Ravitch’s talk flagged many problems with the U.S current education. In her talk, she engaged the audience in a marvelous imaginary debate with a school reformer. The reformer argued that public schools are failing, because they are not doing well on standardized tests. The reformer also emphasized that, since the test scores are declining, drastic measures are needed to save the nation and make it more competitive in a global economy.  Reformer further stated that teacher should be held accountable for student failures on standardized tests. If students do not perform well, according to reformer, the solution is to fire teachers. Ravitch raised a question, why shouldn’t teachers have a job for life?  Because firing teachers will not solve problems facing the field of education.

Ravitch’s counter arguments were very convincing.  In her talk, as well as in her book ‘The Death and Life of the Great American School System’, Ravitch argues that standardized testing has led school districts to narrow down the curriculum. Therefore, some subjects (such as art or history) are not perceived as important as math and science that dominate standardized tests. As Ravitch’s stated in her speech, this leads to more problems. Since students are more exposed to math and science rather than liberal arts courses, the system makes students more clerk-minded. While student may not know who the president was during the Civil War, they would know well how to eliminate answers on a multiple-choice test. Education thus becomes equated with either passing or failing the standardized test.

However, if students are failing the standardized tests, it’s not because teachers are not performing well. If the system insists on evaluating the teachers based on students’ standardized testing, why not use the same standard to evaluate lawyers? State legislators? Members of Congress? Governors? Why would they blame teachers for the failure of students instead of looking for faults in the system or considering the effects of poverty and segregation on poor student performance?

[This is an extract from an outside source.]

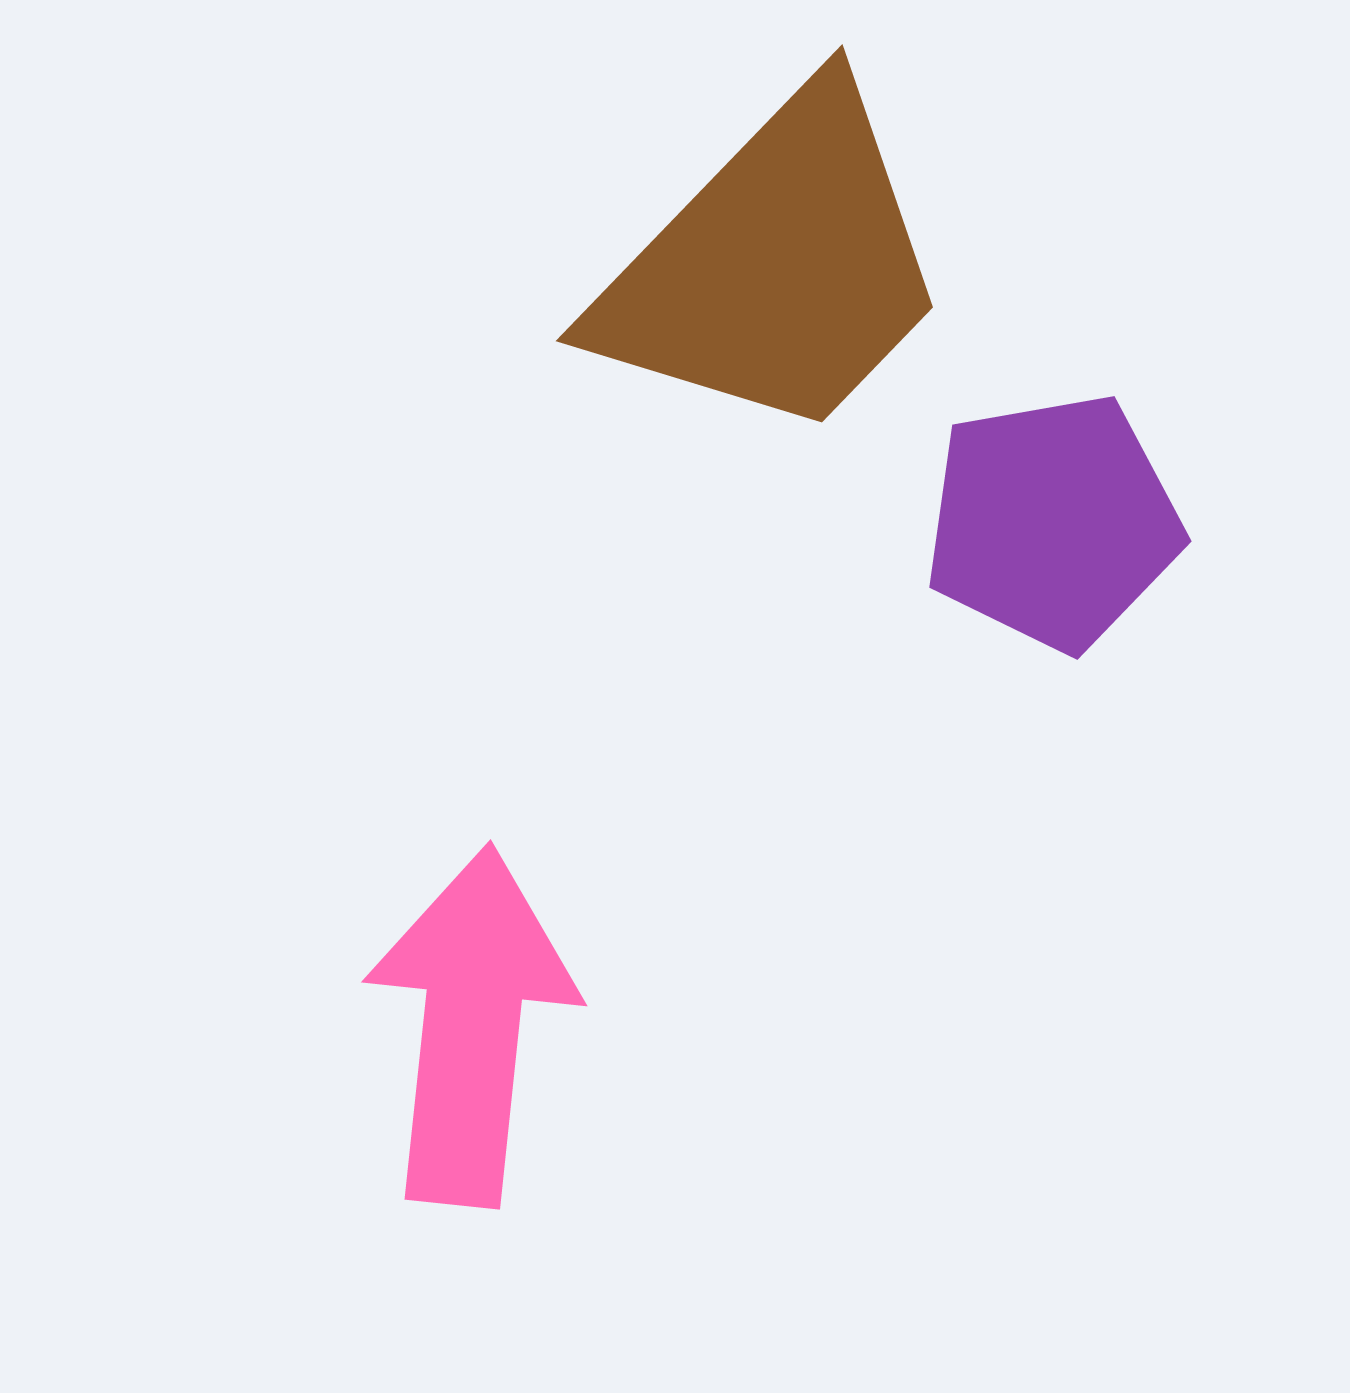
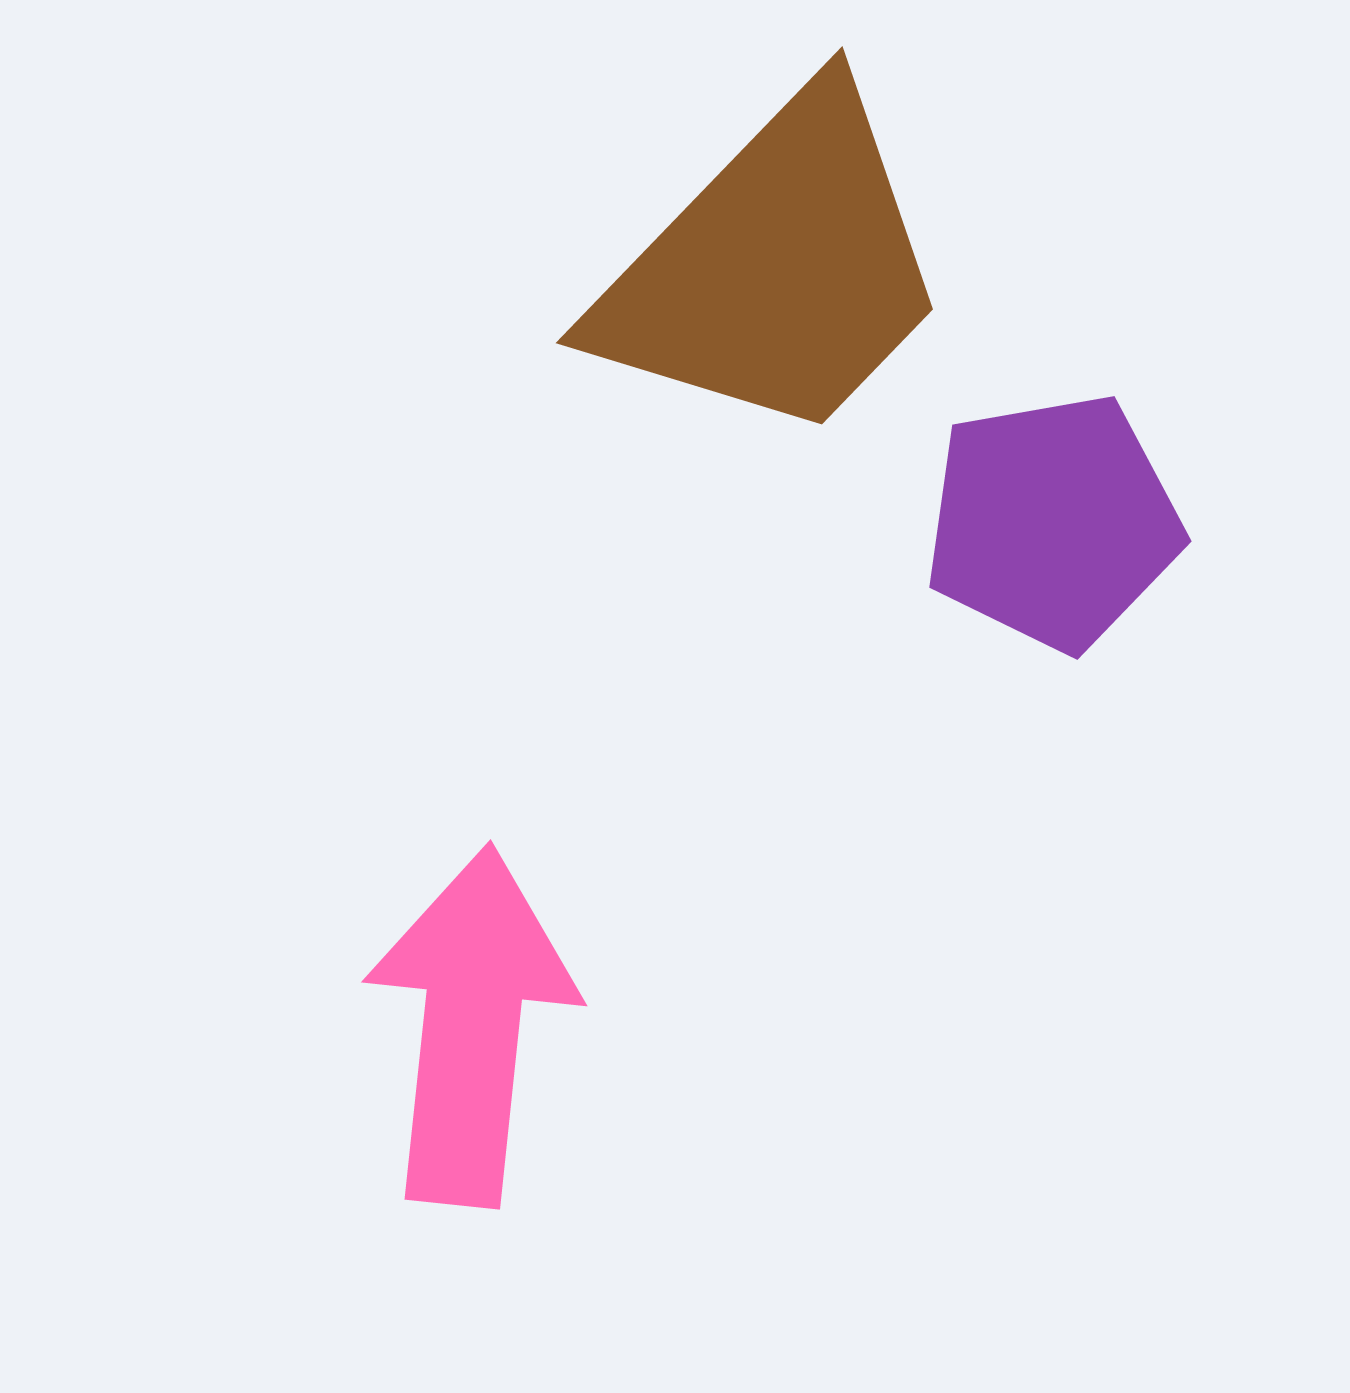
brown trapezoid: moved 2 px down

The fixation on standardized testing changes how we understand the purpose of education. With such a strong emphasis on tests, we are moving further away from what Dewey defined as “Education is a process of living and not a preparation for future living” (p. 54). In order to know the real meaning of education, we should not prepare students to be as clerks but rather students with a higher aim in their lives.

Keeping this in mind, I am motivated to rethink deeply the education system reform in Afghanistan. Similar to the United States, teachers in Afghanistan are often blamed for poor students’ performance in schools. Whereas the policy makers and administrators tend to forget about other dimensions of teachers’ and students’ daily lives. Teachers are being paid very poorly and they are expected to work hard. This could be the main reason for why people are beginning to avoid teaching as a profession. Since there are so many other factors influencing students’ test scores, it is not realistic to just blame teachers for their students’ low performance.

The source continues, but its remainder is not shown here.